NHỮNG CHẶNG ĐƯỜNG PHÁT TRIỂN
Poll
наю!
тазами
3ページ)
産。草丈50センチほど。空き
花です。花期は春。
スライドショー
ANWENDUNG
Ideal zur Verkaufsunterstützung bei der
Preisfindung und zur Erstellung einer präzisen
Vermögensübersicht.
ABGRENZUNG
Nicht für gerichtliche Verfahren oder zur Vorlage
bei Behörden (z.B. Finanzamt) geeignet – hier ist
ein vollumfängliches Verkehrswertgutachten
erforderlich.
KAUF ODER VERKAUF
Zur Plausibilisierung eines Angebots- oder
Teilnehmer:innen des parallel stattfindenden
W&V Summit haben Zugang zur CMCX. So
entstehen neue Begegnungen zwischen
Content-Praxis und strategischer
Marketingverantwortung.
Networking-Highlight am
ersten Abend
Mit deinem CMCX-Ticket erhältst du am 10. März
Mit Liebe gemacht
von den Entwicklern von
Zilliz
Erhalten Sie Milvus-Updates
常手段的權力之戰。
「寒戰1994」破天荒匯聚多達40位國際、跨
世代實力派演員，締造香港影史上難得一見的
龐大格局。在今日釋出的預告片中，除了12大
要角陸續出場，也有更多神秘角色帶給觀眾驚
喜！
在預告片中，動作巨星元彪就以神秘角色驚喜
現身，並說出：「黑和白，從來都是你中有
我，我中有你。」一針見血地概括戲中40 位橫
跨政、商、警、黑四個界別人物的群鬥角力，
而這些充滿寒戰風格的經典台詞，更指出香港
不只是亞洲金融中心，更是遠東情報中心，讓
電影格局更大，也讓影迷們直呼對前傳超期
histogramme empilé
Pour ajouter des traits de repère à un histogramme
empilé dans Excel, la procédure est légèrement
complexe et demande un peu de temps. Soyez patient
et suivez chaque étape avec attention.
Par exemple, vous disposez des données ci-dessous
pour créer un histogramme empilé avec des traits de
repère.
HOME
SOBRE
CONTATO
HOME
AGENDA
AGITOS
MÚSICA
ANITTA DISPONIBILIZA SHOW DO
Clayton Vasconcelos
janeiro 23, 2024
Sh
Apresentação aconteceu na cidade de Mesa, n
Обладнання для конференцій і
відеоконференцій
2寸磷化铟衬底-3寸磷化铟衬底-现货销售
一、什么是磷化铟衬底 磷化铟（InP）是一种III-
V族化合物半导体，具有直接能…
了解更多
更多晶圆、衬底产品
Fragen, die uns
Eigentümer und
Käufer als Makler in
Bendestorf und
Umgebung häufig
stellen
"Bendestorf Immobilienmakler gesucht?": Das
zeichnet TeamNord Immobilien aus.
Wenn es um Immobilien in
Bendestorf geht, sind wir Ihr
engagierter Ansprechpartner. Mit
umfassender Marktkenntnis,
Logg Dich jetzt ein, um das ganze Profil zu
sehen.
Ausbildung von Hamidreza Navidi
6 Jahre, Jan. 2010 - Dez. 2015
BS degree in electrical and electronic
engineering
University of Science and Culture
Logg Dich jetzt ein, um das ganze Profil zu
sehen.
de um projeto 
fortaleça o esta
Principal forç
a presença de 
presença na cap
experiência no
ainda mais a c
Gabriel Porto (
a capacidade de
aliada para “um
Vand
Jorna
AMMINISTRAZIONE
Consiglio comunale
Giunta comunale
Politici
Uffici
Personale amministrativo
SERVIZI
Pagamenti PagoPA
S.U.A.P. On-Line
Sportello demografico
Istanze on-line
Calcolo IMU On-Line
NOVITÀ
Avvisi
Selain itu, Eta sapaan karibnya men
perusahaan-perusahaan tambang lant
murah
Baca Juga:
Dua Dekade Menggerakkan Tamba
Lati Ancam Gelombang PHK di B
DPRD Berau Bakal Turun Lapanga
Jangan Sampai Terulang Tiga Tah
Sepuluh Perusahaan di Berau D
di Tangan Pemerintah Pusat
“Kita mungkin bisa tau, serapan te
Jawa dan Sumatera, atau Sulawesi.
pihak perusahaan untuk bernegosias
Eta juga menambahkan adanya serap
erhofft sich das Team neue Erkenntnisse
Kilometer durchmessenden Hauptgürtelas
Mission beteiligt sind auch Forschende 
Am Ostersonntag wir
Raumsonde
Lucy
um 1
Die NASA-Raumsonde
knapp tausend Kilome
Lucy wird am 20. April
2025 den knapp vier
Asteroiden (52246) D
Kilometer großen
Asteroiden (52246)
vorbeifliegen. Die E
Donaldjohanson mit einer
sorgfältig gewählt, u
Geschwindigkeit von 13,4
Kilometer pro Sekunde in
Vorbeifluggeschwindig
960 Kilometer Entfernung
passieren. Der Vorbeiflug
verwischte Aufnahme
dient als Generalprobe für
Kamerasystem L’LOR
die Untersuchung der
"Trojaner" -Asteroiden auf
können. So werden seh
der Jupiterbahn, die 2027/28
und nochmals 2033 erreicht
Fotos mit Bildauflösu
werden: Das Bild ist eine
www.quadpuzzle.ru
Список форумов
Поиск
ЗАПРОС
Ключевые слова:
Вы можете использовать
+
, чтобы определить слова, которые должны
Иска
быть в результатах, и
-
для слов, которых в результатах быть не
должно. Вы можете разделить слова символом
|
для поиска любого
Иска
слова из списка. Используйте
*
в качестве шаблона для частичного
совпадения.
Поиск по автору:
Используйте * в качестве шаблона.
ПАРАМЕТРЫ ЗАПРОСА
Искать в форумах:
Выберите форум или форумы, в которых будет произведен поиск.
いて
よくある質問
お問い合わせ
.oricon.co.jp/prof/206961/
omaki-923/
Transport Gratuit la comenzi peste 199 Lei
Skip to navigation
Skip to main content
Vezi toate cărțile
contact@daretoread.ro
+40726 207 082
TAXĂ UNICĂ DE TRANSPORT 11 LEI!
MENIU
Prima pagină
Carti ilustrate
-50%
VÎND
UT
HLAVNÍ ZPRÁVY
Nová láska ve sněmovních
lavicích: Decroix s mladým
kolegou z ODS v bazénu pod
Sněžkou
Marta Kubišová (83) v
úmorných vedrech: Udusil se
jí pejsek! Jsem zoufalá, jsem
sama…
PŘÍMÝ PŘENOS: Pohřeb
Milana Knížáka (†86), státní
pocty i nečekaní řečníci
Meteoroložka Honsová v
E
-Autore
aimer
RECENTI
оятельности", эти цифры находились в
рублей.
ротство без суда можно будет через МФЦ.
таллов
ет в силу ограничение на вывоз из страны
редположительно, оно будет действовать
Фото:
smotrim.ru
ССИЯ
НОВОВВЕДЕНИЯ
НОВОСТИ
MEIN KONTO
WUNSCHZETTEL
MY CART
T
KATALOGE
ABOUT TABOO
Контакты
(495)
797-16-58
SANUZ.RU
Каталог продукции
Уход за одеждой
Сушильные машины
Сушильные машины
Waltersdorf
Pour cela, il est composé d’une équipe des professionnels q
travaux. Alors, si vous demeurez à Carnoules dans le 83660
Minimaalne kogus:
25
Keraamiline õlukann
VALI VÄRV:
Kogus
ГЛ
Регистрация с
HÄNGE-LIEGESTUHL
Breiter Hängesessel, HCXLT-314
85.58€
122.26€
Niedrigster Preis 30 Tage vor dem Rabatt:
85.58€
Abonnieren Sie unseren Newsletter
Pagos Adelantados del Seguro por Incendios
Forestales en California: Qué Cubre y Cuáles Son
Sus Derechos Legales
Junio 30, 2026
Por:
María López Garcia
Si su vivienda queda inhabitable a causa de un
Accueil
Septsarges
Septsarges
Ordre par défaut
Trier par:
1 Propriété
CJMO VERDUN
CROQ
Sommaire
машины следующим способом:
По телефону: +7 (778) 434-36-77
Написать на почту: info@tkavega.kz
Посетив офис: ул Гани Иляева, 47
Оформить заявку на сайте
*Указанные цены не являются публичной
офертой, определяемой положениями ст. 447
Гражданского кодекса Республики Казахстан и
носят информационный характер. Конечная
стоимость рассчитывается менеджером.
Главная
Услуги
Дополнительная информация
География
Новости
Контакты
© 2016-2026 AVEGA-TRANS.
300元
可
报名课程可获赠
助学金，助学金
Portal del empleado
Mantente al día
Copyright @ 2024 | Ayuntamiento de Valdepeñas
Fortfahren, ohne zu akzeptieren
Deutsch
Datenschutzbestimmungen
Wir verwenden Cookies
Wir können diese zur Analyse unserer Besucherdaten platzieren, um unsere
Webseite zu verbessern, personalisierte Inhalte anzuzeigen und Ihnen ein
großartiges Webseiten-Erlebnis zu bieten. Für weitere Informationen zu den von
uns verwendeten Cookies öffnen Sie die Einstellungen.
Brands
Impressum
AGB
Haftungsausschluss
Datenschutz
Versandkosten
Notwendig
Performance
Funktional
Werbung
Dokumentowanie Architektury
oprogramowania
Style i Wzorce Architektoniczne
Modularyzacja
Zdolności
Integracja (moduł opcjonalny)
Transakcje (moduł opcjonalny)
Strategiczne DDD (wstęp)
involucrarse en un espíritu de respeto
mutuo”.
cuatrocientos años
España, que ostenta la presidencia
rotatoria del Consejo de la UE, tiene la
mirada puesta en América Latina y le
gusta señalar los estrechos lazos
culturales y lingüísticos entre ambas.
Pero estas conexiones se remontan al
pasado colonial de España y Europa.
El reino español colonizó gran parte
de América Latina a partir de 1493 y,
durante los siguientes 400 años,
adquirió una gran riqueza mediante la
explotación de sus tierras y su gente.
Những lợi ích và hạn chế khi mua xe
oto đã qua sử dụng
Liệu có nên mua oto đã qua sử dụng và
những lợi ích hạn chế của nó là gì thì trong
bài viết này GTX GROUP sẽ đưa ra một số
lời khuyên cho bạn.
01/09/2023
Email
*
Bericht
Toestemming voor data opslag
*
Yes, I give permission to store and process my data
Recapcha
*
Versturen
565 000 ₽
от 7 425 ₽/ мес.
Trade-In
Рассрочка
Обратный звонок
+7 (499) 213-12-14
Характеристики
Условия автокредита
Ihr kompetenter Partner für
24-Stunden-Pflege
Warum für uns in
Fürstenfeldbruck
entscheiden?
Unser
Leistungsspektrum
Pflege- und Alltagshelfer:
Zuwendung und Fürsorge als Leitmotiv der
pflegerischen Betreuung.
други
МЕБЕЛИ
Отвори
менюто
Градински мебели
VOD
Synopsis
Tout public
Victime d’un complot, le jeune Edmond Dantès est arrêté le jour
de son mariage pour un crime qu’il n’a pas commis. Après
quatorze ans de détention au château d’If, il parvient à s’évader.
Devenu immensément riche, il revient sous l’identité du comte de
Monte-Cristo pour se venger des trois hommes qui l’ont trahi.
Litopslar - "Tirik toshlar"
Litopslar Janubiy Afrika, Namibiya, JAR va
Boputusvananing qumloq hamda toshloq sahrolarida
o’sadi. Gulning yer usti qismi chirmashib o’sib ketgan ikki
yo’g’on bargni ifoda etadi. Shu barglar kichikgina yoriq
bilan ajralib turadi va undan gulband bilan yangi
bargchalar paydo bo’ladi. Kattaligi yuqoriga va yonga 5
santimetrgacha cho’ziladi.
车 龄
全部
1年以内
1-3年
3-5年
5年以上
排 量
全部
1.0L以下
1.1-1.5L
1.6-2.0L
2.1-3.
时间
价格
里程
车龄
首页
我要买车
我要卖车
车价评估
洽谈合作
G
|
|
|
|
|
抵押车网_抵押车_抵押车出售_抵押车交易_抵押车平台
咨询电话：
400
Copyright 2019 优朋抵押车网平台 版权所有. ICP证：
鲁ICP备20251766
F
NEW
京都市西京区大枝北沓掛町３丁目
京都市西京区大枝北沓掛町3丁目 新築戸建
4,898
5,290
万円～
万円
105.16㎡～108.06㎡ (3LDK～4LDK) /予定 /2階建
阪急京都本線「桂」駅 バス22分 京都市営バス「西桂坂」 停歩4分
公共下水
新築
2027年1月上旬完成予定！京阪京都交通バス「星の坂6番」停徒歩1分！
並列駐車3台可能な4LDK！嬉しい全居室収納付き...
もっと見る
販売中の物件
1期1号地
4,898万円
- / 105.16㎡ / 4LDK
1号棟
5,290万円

——

(TASK GOAL): Where a line in the records above includes the string "sind", show it.

(TASK OUTPUT):
Bendestorf geht, sind wir Ihr
Mission beteiligt sind auch Forschende 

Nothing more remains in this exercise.